We have briefly outlined the broad details of the label wars. The battle is taking place on websites, newspapers, books and op-ed pages. The goal is the minds and hearts of the Muslims everywhere, of all sects, races and educational backrounds.

I agree that there is an internal struggle within the Muslim Ummah in terms of defining extremism. I agree that many people have differing views on what extent one practice takes place over another, and on how we should live and conduct ourselves in society. This blog post here http://ibnatalhidayah.blogspot.com/2009/05/balance.html is a very good perspective on how to be a Muslim while at the same time maintaining equilibrium.

But none of that means we should just ignore the basic values given in religion. Certainly, those who intentionally and unregrettably preach ideals and conduct themselves in terms that are clearly outside of Islamic teachings should not be imposed upon us as models for "progressive" "reformist" Islam.

The basic values are outlined in the Qur'an. It was not sent to sit on the shelves and decorate the walls of our houses.

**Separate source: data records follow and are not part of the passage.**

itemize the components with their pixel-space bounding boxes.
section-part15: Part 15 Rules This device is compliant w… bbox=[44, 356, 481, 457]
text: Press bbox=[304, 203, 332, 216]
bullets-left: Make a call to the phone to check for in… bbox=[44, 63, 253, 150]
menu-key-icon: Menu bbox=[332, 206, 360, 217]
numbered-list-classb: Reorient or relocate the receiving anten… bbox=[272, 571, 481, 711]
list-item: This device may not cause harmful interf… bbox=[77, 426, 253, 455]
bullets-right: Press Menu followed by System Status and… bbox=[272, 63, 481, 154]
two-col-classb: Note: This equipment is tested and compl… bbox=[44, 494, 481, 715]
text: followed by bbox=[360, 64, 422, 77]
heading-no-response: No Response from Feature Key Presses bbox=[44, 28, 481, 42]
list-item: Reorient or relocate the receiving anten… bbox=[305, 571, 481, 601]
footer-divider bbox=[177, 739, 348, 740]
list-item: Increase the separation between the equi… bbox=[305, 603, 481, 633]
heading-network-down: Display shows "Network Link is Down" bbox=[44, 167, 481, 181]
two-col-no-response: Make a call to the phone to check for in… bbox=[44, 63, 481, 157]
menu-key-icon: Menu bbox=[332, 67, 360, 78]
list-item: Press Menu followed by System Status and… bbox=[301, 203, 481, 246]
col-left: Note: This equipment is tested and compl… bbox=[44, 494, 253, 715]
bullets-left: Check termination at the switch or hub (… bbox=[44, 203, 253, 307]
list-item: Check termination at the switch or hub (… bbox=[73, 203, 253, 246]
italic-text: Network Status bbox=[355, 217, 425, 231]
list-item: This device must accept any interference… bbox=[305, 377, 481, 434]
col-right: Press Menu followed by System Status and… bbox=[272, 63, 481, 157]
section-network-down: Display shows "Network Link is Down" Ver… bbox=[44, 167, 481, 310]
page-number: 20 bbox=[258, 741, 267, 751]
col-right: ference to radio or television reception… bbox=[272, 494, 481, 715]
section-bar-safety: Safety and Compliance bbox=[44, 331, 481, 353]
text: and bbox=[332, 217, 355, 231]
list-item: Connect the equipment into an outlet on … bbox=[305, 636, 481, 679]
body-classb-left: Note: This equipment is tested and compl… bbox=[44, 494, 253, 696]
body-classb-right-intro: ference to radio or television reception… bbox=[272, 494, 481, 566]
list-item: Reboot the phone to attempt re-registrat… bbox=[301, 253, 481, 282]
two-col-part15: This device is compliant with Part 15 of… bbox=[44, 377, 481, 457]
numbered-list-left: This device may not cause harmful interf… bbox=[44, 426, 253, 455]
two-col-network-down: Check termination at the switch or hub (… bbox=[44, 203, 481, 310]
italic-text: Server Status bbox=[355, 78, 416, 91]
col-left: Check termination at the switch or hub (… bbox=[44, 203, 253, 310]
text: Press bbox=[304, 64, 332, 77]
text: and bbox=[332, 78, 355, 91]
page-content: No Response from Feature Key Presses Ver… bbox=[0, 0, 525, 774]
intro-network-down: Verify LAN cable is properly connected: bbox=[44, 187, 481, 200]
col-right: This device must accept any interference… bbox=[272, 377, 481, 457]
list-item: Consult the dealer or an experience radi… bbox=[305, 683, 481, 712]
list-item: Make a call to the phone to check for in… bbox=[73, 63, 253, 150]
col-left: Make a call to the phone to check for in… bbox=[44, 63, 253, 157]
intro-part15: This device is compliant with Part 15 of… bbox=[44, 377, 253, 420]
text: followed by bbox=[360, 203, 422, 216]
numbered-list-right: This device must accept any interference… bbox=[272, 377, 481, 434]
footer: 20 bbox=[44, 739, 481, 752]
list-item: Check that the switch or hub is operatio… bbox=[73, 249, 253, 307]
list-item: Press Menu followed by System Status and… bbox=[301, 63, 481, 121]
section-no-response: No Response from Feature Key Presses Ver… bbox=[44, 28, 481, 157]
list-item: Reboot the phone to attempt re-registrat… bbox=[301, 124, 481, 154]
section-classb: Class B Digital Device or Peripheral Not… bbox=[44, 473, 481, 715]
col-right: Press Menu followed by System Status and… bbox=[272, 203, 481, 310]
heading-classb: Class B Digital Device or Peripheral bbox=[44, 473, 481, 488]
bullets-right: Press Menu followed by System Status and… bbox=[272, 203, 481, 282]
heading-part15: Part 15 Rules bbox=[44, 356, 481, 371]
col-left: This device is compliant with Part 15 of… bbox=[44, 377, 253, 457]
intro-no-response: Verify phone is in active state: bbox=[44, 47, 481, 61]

It is a guide, something that is to be read again and again [which is clearly implied in the name Al-Qur'an itself]. There is a difference between honest disagreements in terms of its understanding and application versus deliberate attempts to make Muslims ignorant of their religion, to turn us into cultural Muslims only, having little or no connection to its teachings, practices or values.

Don't be a victim in the label war. Be armed with faith, practice and knowledge. Arm one's self with the actual, practical values of Islam. That is the best approach in handling this. This is the advice to our Muslim readers.

To our non-Muslim readers, we would like to remind you that Muslims are humans as well, with different perspectives, mental and social abilities. We may or may not represent the best of what Islam teaches. Therefore, do not judge Islam on what you hear or see from Muslims in the news, or from what they want you to hear.Judge on the basis of the logic and teaching found in the text, mainly the Qur'an. Do not read isolated verses. Seriously read it, examine the context of whatever desired texts in order to have a better perspective on the message. At the very least, it is our hope that such reading will allow the reader to ignore the label war all together, to not be fooled by oversimplistic assertions.